= Hem Bahadur Malla =

Nepali politician

Hem Bahadur Malla was a Nepalese politician. He served as a member of the National Assembly from 1965 to 1989, as Cabinet Minister of Agriculture and Land Reforms from 1981 to 1986, and as Cabinet Minister of Forest and Soil Conservation from 1986 to 1988. He belonged to the Rastriya Mahashabna Party, and was the founder and Senior Vice President of the Rashtriya Prajatantra Party (National Democratic Party) until his death.

==Political career==
Hem Bahadur Malla first entered the political sphere in 1948 and fought his first election in 1958 as a member of the Rastriya Mahashabha party. From 1965 to 1989, he served as a National Assembly member. From 1978 to 1981, he served as a Cabinet Minister for six terms, and as Minister of Land Reform. From 1981 to 1986, he served as Cabinet Minister of Agriculture and Land Reforms, receiving 76,720 votes in the 1981 Nepalese Rastriya Panchayat election—the highest number of votes so far received for such an office.

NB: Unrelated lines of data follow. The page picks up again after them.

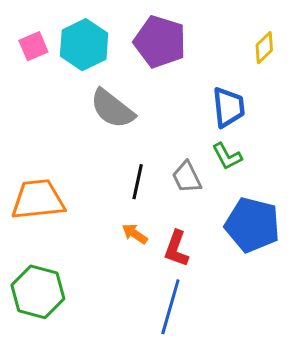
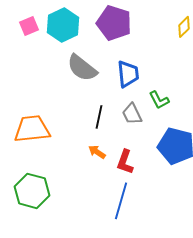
blue trapezoid: (228, 107) -> (128, 74), moved

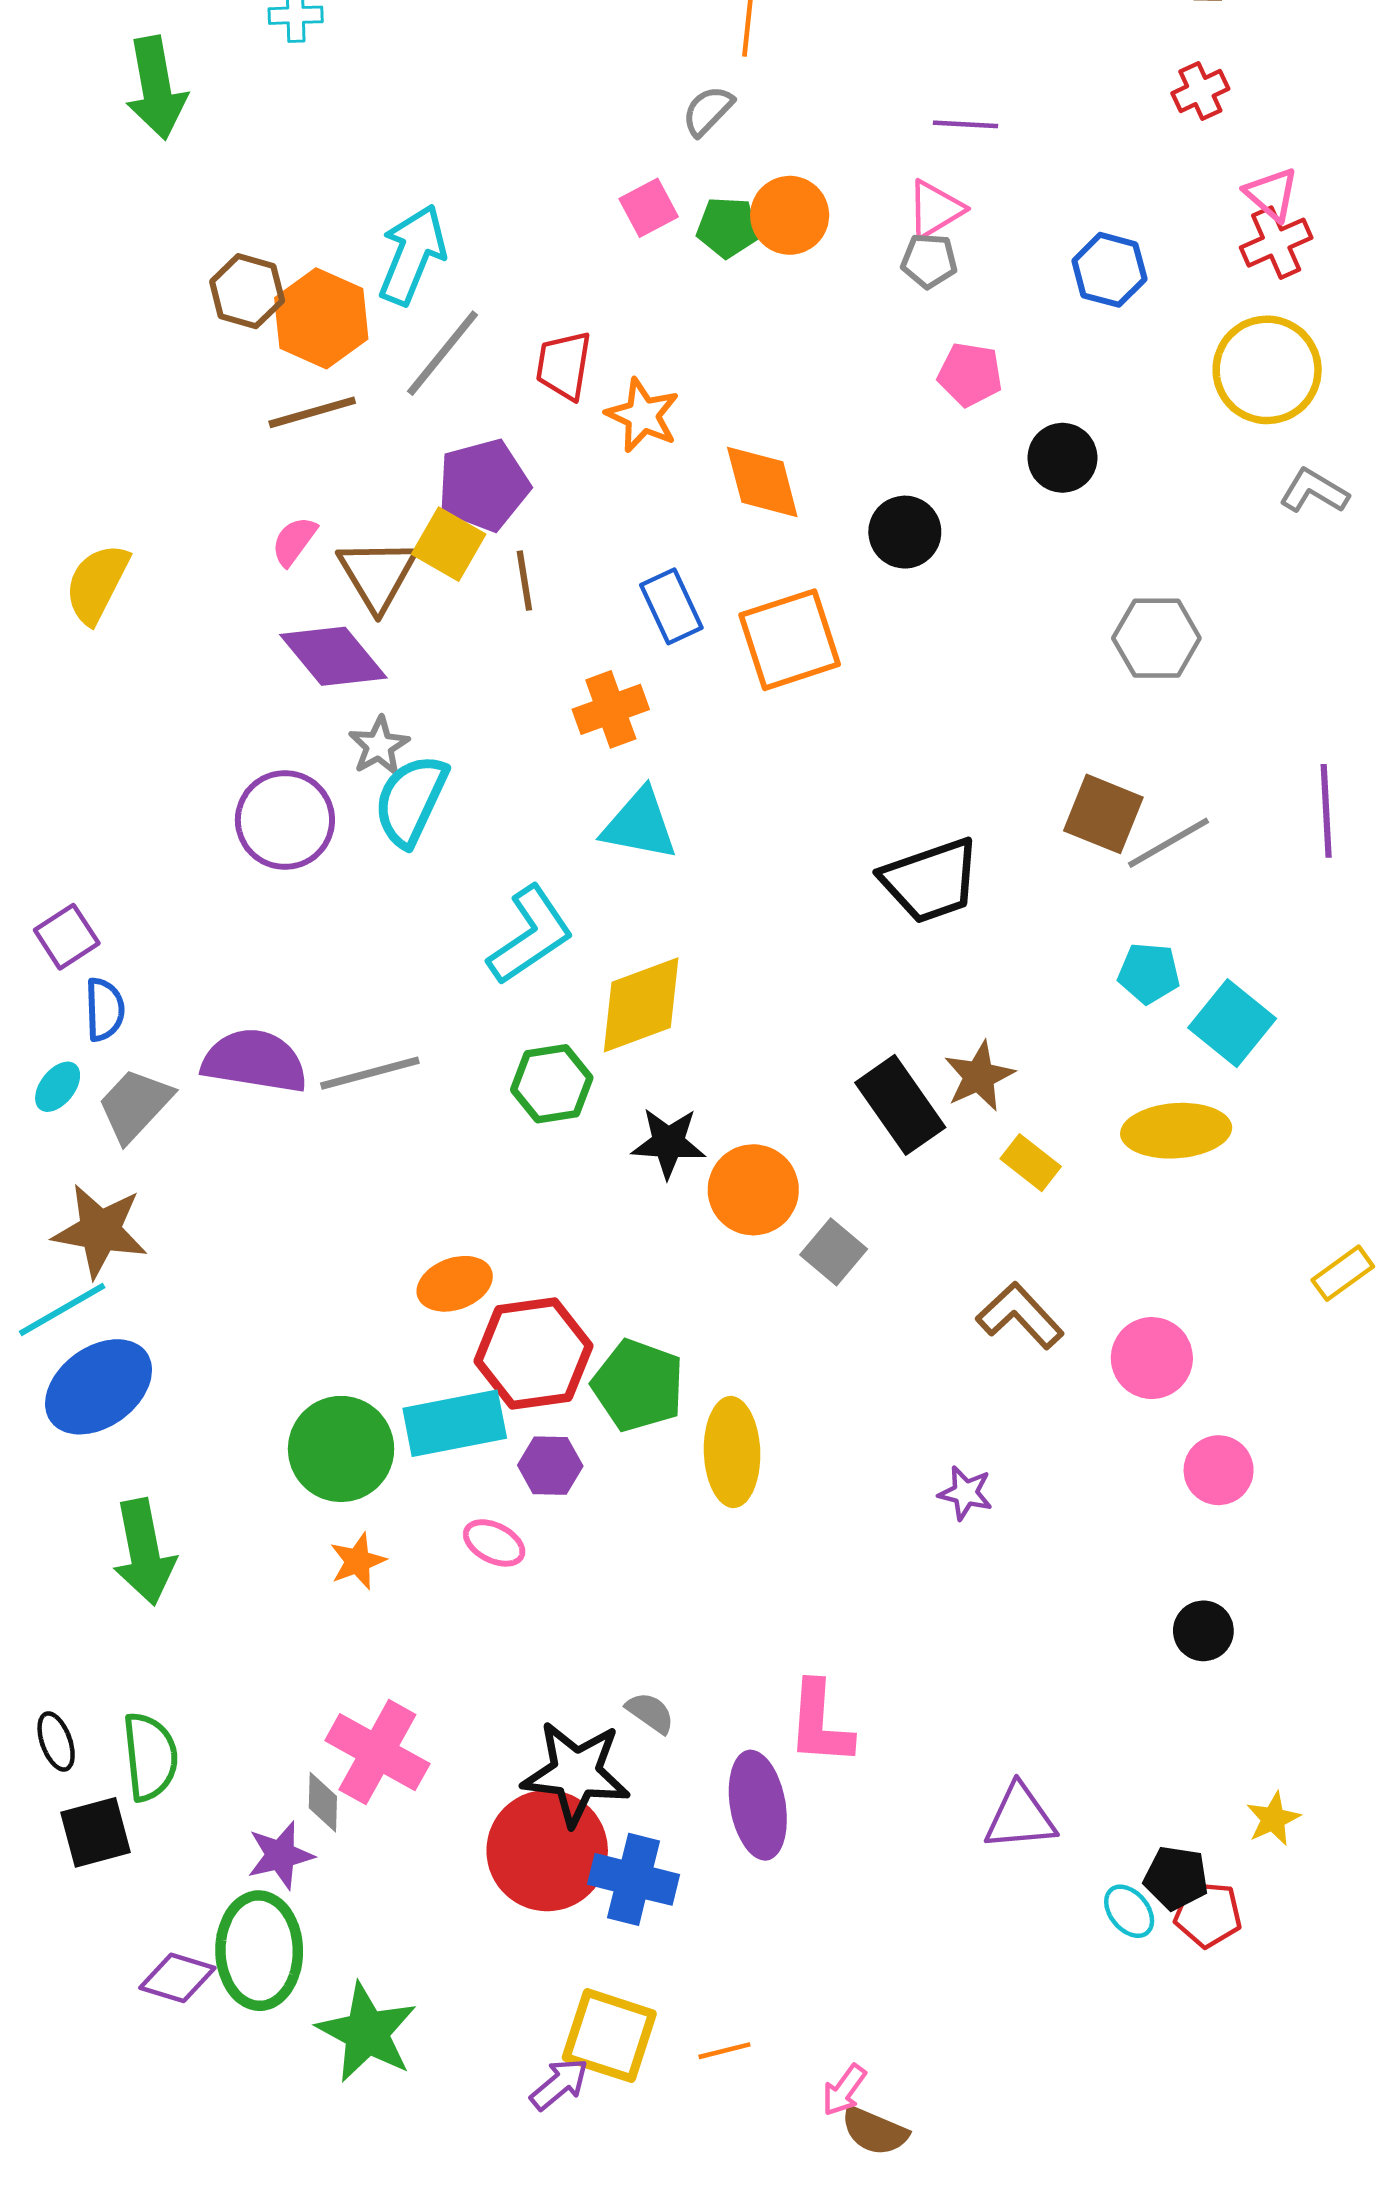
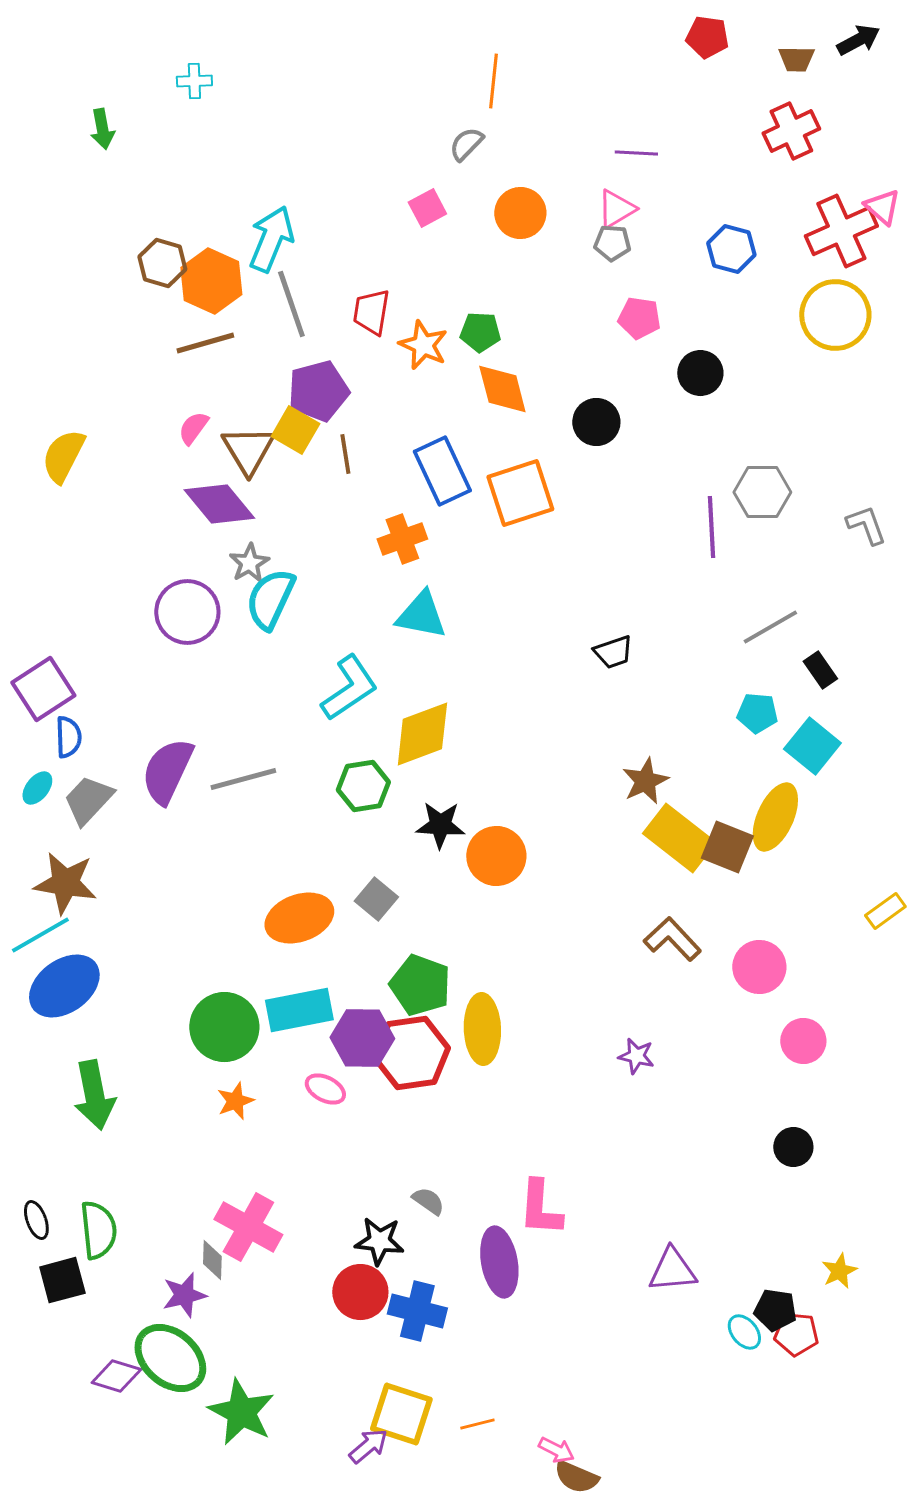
green arrow: (156, 88) -> (102, 129), size x0.6
red cross: (1200, 91) -> (791, 131), size x1.5
pink triangle: (1272, 194) -> (882, 207), moved
green pentagon: (727, 227) -> (480, 332), moved
red cross: (1276, 243) -> (841, 231), size x1.5
gray line: (443, 353) -> (291, 304), turned -58
gray L-shape: (1314, 491) -> (866, 525), moved, turned 39
blue rectangle: (671, 606) -> (442, 471), size x1.4
purple line: (1326, 811) -> (711, 527), moved
brown square: (1103, 814) -> (727, 847), moved
black trapezoid: (931, 881) -> (613, 652), size x0.6
purple square: (67, 937) -> (43, 689), size x1.5
purple semicircle: (255, 1061) -> (167, 771), turned -74
black rectangle: (900, 1105) -> (820, 670), moved, size x0.6
yellow ellipse: (1176, 1131) -> (775, 817), turned -62
yellow rectangle: (1031, 1163) -> (679, 838), size x1.8
gray square: (834, 1252) -> (376, 899), moved
orange ellipse: (455, 1284) -> (299, 918), size x1.4
red hexagon: (533, 1353) -> (411, 1053), moved
purple hexagon: (550, 1466) -> (362, 1038), size x1.5
black star: (576, 1773) -> (379, 1241), size x0.7
red circle: (547, 1851) -> (360, 1292), size x0.7
green ellipse: (259, 1951) -> (170, 1358), turned -48
pink arrow: (844, 2090) -> (556, 1450), turned -99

From 1986 to 1988, Malla served as Cabinet Minister of Forest and Soil Conservation. In 1986, he scored the highest number of votes in Nepal, garnering 93,270 votes. His wife, Shree Sharda Malla received the third-highest number: 65,000 votes.

He represented his country on a number of foreign visits, including to Thailand, India, China, North Korea, Pakistan, Italy, Switzerland, France, Germany, England, and Russia. He was the only politician in Nepal to receive an alias from the people, approved by King Mahendra, for his outstanding performance and political achievement.